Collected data
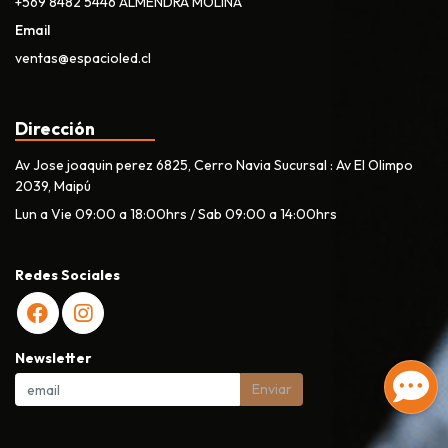
+569 8482 5446 ALMENDRA MOLINA
Email
ventas@espacioled.cl
Dirección
Av Jose joaquin perez 6825, Cerro Navia Sucursal : Av El Olimpo
2039, Maipú
Lun a Vie 09:00 a 18:00hrs / Sab 09:00 a 14:00hrs
Redes Sociales
Newsletter
Enviar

HOW TO COMPLETE THIS TASK: Starting from the line with "ventas@espacioled.cl" and ending with the final line of the data, quote every line exactly, both ends included.

YOUR RESPONSE:
ventas@espacioled.cl
Dirección
Av Jose joaquin perez 6825, Cerro Navia Sucursal : Av El Olimpo
2039, Maipú
Lun a Vie 09:00 a 18:00hrs / Sab 09:00 a 14:00hrs
Redes Sociales
Newsletter
Enviar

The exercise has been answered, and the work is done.